But this base – this was the one with seven underground levels (or so we were told). It was a ‘secret’ base for some time, then bombed to hell by the Allies. However, the Germans (it was said) had been prepared for that and had moved their planes underground. And they’re still there (it was said), deep under water – for the Germans had a pipe to a river somewhere, and they used it to flood the field, concealing it from the Allies by pretending it was a pond (it was said) – and then drain it off the shallow lake chase the bombers with their planes from underground – bringing them up on elevators and launching them from the hanger domes.

However, this had nothing to do with the mission I was on. I had been ‘sent’ on this mission by some of my friends – a small group of them, bored boys looking for something to do, myself included. I had a couple marks in my pocket (German money) which I had earned hauling trash for a ‘living’. I narrowed my eyes, looking at the dark opening and coming to my final decision – when to move.

I darted down the stair like a hawk, feet pounding. I didn’t want to miss a step. One wrong move and I might get caught. That would cause problems for my father – who (along with his wife) would cause some pretty bad problems for me.   But I was fairly confident.  I could duck and weave.  We’d already analyzed this, how this mission was going to go. I had visualized it in my head.

Legs pounding, knees high, I came to the steel door. It pulled outwards, its heavy handle a long slashof steel. I pulled on the door as hard as I could. To my surprise, it swung easily open. It wasn’t like the steel doors I’d trained on – the same kind as this – but they had felt much heavier, maybe because they weren’t used as much as these.  I desperately wrenched at it to keep it from clanging against the concrete shaft’s side, but once started, it was too heavy to stop.  It clanged anyway.  I darted in.

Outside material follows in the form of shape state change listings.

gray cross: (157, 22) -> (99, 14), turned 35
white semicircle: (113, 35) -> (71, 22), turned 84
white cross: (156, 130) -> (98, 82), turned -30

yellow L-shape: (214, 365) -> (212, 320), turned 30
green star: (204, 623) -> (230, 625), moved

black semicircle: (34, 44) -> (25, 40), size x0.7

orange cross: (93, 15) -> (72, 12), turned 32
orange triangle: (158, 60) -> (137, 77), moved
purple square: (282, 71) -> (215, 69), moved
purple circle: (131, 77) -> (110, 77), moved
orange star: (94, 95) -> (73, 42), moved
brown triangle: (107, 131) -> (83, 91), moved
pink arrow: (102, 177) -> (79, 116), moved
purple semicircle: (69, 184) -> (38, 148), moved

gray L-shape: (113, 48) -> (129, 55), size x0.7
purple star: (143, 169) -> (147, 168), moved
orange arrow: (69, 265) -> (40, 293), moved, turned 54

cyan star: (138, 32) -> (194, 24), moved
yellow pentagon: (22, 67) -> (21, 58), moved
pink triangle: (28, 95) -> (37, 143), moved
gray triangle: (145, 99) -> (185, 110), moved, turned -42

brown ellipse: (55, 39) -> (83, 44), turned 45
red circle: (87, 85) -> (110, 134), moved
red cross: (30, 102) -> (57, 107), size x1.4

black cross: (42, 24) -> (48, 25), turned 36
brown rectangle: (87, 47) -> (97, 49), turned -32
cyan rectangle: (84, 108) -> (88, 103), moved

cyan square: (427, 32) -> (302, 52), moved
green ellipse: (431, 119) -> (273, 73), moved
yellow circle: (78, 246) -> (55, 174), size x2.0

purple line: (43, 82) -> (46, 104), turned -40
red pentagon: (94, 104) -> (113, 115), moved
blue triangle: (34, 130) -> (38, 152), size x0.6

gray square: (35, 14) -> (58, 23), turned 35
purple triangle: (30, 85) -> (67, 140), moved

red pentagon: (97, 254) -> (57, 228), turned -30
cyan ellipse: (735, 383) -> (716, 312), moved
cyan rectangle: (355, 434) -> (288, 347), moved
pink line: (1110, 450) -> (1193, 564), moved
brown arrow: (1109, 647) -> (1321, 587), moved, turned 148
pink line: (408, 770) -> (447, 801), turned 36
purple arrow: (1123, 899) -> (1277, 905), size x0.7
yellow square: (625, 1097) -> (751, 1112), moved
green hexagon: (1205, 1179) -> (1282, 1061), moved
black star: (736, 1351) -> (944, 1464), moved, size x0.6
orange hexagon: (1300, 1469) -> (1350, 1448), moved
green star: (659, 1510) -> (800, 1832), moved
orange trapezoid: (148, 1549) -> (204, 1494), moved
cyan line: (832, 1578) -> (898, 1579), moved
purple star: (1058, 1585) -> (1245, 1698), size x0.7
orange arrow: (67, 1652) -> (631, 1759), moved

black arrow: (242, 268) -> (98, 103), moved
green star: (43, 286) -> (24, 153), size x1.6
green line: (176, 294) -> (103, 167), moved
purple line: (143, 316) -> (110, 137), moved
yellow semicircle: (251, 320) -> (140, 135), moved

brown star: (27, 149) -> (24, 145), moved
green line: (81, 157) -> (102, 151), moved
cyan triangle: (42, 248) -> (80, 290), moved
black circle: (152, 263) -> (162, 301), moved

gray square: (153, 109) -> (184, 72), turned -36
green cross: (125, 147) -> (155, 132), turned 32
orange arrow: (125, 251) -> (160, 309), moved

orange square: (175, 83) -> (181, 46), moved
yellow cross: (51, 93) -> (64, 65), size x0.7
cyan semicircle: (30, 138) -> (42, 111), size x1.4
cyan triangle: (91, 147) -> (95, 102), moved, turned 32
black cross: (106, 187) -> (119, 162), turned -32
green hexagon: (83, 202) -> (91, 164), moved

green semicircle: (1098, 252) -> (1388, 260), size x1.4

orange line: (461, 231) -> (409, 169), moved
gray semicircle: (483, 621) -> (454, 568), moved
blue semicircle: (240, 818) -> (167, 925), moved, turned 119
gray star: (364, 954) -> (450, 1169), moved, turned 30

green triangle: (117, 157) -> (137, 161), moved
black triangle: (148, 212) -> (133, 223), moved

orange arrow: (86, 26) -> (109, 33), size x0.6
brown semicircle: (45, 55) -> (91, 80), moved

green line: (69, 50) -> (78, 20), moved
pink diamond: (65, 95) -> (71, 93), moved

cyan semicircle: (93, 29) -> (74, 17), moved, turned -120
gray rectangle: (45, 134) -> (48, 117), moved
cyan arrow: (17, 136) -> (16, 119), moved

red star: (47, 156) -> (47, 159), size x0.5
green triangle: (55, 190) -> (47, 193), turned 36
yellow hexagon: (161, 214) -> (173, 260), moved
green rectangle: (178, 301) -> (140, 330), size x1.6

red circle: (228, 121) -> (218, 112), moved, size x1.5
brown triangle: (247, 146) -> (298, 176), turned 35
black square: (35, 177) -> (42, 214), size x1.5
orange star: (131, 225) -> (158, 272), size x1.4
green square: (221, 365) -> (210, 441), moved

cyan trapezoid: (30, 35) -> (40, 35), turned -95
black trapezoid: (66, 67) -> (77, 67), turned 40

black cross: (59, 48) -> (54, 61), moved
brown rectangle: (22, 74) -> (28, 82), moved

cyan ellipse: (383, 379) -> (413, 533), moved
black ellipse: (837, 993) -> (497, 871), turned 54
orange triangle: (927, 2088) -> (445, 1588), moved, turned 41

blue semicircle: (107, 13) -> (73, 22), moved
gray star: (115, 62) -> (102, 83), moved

The building was moist and warm from all the German cooking, and the smell of sauerkraut and bratwurst hung in the air. The air was thick from smoke and cooking, and there stood about a dozen tables or so – rough thick legged things was my impression, covered by checkered clothes, glasses and food.   The light was dim and yellow.  A jukebox stood along the wall I was on, and already I could see the men turning to see who had come in.  Behind a long bar I could see a heavy waitress – a thick German woman, wide and broad. She was turning from the glasses on the back wall as I paused, looking for my goal.  Spotting it, I sped along the wall like a little rat, dressed in a thick green G.I. jacket and jeans.

I sped to the machine, passing the thumping wailing jukebox with its warm light and chrome. The men were turning back around again, though quite a few were keeping their eyes on me. I could see the German woman looking up in my direction. Quicker than I could say “breathe!” she started to move, coming around the counter with a surprising swiftness for a woman her size . . .

I looked away, and taking two marks in my hand (I had come prepared, shoving the marks from my pocket to my fist as I ran) – I slammed them in the machine – ‘clink!’ ‘clink!’. A moment later after I heard the coins hit some distant mysterious bottom, I grabbed a worn silver knob on the machine and pulled, looking over my shoulder at the woman and measuring her pace as she came on.

She was rounding the end of the bar in the corner of the room and proceeding rapidly my way, her mouth open and her thick arms coming up . . . I could hear her yelling . . .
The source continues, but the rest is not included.